Los mártires de Tiro de Fenicia



"Admirables fueron también aquellos que testimoniaron su fe en su propia tierra, donde por millares, hombres, mujeres y niños, despreciando la vida presente, afrontaron varios géneros de muerte por la enseñanza de nuestro Salvador.
Algunos fueron quemados vivos, después de haber sido sometidos a raspaduras, garfios, latigazos y miles de otras refinadas torturas, terribles ya solo al escucharlas.
Otros fueron arrojados al mar, otros ofrecieron valientemente la cabeza a los verdugos, otros murieron entre las mismas torturas o extenuados por el hambre.
Otros más fueron crucificados: algunos en la forma que se acostumbraba en caso de ladrones, otros de un modo aun más cruel, es decir, clavados con la cabeza hacia abajo y vigilados hasta tanto vivieran, es decir, hasta que murieran de hambre en los mismos patíbulos" (Eusebio: Historia Eclesiástica,VIII, 8)
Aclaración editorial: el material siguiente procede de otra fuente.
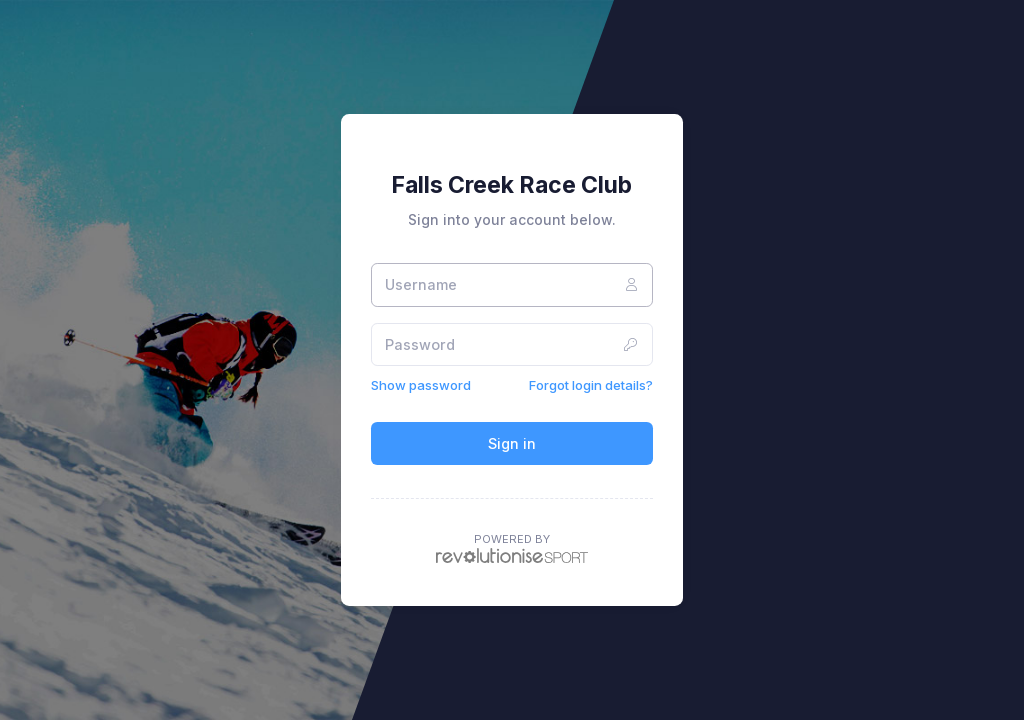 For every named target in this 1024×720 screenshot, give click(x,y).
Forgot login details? (591, 385)
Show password (421, 385) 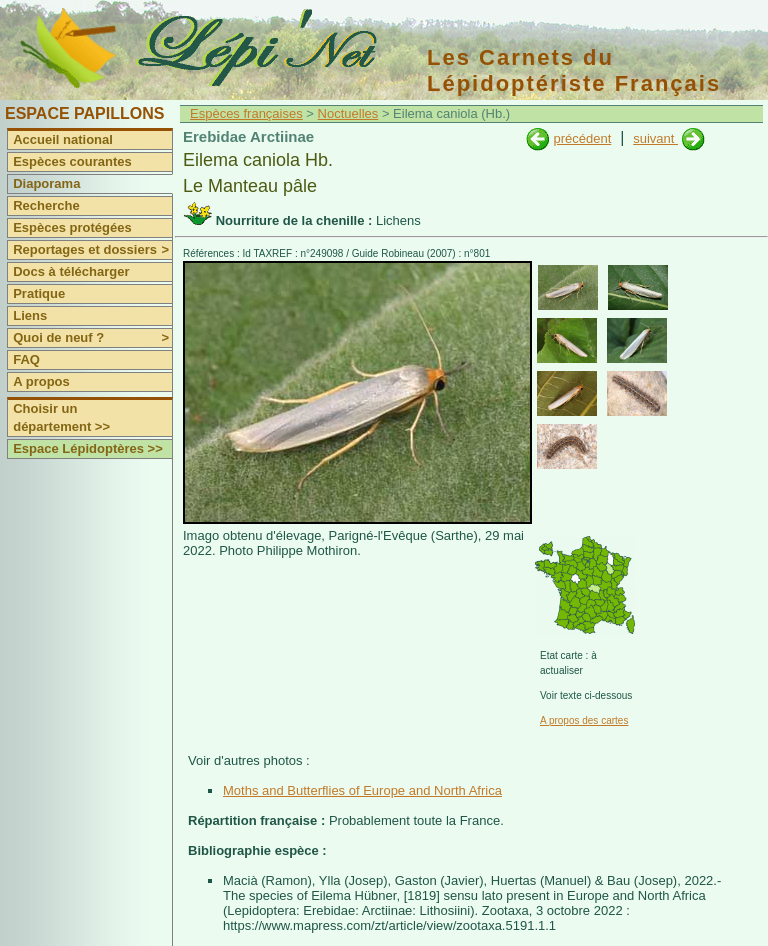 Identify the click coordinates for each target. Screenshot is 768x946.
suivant (655, 138)
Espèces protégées (72, 227)
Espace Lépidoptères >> (88, 448)
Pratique (39, 293)
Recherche (46, 205)
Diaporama (46, 183)
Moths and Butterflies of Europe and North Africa (362, 790)
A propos (41, 381)
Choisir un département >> (61, 417)
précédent (582, 138)
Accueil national (63, 139)
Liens (30, 315)
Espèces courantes (72, 161)
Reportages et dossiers (92, 250)
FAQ (26, 359)
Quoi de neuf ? (92, 338)
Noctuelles (348, 113)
 Los mártires del Ponto (Asia menor)


"En las ciudades del Ponto los mártires sufrieron padecimientos terribles: a algunos con cañas puntiagudas les fueron traspasados los dedos desde la extremidad de las uñas; para otros se hacía licuar el plomo y, cuando la materia ardía y hervía, era derramada sobre las espaldas de la víctima, y las partes vitales del cuerpo eran quemadas.
Otros más, en sus miembros más íntimos y en las entrañas sufrieron torturas repugnantes, crueles, intolerables aun solo al escucharlas, que los ilustres jueces, custodios de la ley, concebían llenos de celo, desenfundando toda su perversidad, como si hubiera sido una sabiduría especial, y rivalizando el uno con el otro para superarse en inventos crueles, como quien se disputa los premios de una competición.
El colmo de las calamidades se abatió sobre los cristianos cuando las autoridades paganas, cansadas del exceso de los estragos y muertes, hartas de la sangre derramada, asumieron una actitud que, según ellos, era de mansedumbre y benignidad, de suerte que parecía que no habrían concebido ningún otro castigo terrible contra nosotros.
En efecto, no era justo -decían- manchar con la sangre de los ciudadanos enteras ciudades, ni obrar de manera que se culpara de crueldad a la suprema autoridad de los soberanos, benévola y suave con todos; por el contrario, había que extender a todos el beneficio del humano poder imperial, no condenando más a nadie a la pena capital: por la indulgencia de los emperadores, en efecto, fue abolida esta pena con respecto a nosotros.
Se ordenó entonces arrancarles los ojos a nuestros hermanos y estropearles una pierna, porque esto, según los paganos, era un acto de humanidad y la más leve de las penas que podían sernos infligidas.
A consecuencia de tal 'generosidad' de los impíos soberanos, no era posible enumerar la multitud de personas a las que con la espada les habían cortado y luego cauterizado el ojo derecho. A otros con hierros candentes les estropeaban el pie izquierdo justamente bajo la articulación y después los asignaban a las minas de cobre de cada provincia, no tanto para que pudieran producir una utilidad, sino para aumentar la miseria y desventura de su situación. Además de los martirizados de esta manera, había otros sometidos a otras pruebas que ni siquiera es posible nombrar, porque las 'proezas' cumplidas contra nosotros superan toda descripción.
Habiéndose distinguido en estas pruebas en toda la tierra, los nobles mártires de Cristo impresionaron vivamente a todos aquellos que fueron testigos de su valor, y a través de su conducta ofrecieron pruebas evidentes de la secreta y verdaderamente divina fuerza de nuestro Salvador. Sería demasiado largo, por no decir imposible, recordar el nombre de cada uno" (Eusebio, Historia Eclesiástica,VIII, 12)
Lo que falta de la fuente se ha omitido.